Positive and negative regulation of a sterol biosynthetic gene (ERG3) in the post‐squalene portion of the yeast ergosterol pathway

Regulation of sterol biosynthesis in the terminal portion of the pathway represents an efficient mechanism by which the cell can control the production of sterol without disturbing the production of other essential mevalonate pathway products. We demonstrate that mutations affecting early and late steps in sterol homeostasis modulate the expression of the ERG3 gene: a late step in sterol biosynthesis in yeast. Expression of ERG3 is increased in response to a mutation in the major isoform of HMG CoA reductase which catalyzes the rate‐limiting step of sterol biosynthesis. Likewise, mutations in non‐auxotrophic ergosterol biosynthetic genes downstream of squalene production (erg2, erg3, erg4, erg5, and erg6) result in an up‐regulation of ERG3 expression.

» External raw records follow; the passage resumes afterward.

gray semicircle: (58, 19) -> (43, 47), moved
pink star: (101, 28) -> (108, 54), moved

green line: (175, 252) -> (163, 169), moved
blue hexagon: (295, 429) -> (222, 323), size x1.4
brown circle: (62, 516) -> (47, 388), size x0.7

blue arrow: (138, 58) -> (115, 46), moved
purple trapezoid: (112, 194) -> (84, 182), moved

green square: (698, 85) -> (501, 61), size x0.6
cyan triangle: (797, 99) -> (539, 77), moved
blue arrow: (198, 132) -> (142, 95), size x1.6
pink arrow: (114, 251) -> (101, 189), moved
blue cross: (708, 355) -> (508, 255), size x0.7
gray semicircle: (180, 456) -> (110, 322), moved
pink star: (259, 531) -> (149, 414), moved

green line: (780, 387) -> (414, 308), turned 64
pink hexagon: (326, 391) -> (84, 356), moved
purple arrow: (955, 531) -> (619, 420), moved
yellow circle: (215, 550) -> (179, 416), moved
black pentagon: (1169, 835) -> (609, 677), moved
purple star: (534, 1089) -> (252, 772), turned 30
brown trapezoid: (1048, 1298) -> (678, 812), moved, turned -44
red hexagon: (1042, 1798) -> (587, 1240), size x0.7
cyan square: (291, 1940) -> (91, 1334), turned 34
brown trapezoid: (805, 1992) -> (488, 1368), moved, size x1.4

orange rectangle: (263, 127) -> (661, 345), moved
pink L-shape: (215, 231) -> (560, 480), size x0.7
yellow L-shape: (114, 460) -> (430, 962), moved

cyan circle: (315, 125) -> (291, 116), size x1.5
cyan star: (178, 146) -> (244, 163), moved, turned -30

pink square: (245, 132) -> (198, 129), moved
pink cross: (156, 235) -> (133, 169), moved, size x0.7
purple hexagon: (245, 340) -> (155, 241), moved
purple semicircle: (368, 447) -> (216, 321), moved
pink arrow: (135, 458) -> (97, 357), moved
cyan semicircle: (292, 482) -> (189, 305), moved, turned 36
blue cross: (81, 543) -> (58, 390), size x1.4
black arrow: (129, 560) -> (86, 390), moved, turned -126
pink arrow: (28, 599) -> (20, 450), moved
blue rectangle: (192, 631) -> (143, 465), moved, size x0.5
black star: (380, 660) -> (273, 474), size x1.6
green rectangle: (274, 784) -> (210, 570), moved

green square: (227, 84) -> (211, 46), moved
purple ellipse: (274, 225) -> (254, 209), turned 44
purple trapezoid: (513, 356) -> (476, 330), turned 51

Deletion analysis of the ERG3 promoter identified two upstream activation sequences: UAS1, which when deleted reduces ERG3 gene expression 3–4‐fold but maintains sterol regulation and UAS2, which when deleted further reduces ERG3 expression and abolishes sterol regulation. The recent isolation of two yeast genes responsible for the esterification of intracellular sterol (ARE1 and ARE2) has enabled us to directly analyze the relationship between sterol esterification and de novo biosynthesis. Our results demonstrate that the absence of sterol esterification leads to a decrease in total intracellular sterol and ERG3 is a target of this negative regulation.